From the beginning it was realised that some buyers would want a Land Rover's abilities without the spartan interiors. In 1949, Land Rover launched a second body option called the "Station Wagon", fitted with a body built by Tickford, a coachbuilder known for their work with Rolls-Royce and Lagonda. 1956 saw the introduction of the first five-door model, on the 107-inch chassis known as the "Station Wagon" with seating for up to ten people. The 86-inch model was a three-door, seven-seater. The new station wagons were very different from the previous Tickford model, being built with simple metal panels and bolt-together construction instead of the complex wooden structure of the older Station Wagon.

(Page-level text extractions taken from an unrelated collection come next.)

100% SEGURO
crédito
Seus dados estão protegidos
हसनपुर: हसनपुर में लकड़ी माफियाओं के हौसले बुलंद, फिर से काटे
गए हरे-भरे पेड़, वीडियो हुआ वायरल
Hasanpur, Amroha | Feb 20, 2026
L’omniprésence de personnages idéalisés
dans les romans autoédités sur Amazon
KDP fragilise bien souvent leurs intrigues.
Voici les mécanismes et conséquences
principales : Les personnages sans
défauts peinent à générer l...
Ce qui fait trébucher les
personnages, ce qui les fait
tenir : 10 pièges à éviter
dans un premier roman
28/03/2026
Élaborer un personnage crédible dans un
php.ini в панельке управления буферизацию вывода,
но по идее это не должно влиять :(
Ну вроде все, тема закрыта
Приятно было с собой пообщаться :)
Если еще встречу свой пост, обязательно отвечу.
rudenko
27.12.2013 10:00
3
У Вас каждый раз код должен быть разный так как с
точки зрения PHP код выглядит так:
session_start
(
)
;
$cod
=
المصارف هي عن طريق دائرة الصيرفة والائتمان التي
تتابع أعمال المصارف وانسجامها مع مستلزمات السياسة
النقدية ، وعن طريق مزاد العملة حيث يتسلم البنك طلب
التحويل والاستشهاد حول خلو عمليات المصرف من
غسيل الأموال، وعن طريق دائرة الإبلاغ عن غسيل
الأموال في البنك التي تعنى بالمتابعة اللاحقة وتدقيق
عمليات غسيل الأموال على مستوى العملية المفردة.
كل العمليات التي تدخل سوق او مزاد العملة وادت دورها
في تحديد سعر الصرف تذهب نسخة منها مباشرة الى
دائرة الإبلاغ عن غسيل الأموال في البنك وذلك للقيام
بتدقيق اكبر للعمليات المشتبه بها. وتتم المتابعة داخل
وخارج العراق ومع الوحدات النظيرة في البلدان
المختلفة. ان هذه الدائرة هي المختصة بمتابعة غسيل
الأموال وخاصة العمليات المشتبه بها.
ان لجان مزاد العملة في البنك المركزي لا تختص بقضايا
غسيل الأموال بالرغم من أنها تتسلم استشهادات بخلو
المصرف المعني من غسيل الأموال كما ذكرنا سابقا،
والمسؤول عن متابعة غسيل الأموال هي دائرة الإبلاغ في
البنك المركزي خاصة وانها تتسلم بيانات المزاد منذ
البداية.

The Station Wagons saw the first expansion of the Land Rover range. Station Wagons were fitted with a "Safari Roof" which consisted of a second roof skin fitted on top of the vehicle. This kept the interior cool in hot weather and reduced condensation in cold weather. While they were based on the same chassis and drivetrains as the standard vehicles, Station Wagons carried different chassis numbers, special badging, and were advertised in separate brochures. The original Station Wagon, the new in-house versions were highly popular.
The 109-inch Series II Station Wagon introduced a twelve-seater option on top of the standard ten-seater layout. This made the twelve-seater not only cheaper to buy than the 10-seater version, but also cheaper than the seven-seater 88-inch (2,200 mm) Station Wagon. The twelve-seater layout remained a highly popular body style for decades, being retained on the later Series and Defender variants until 2002, when it was dropped.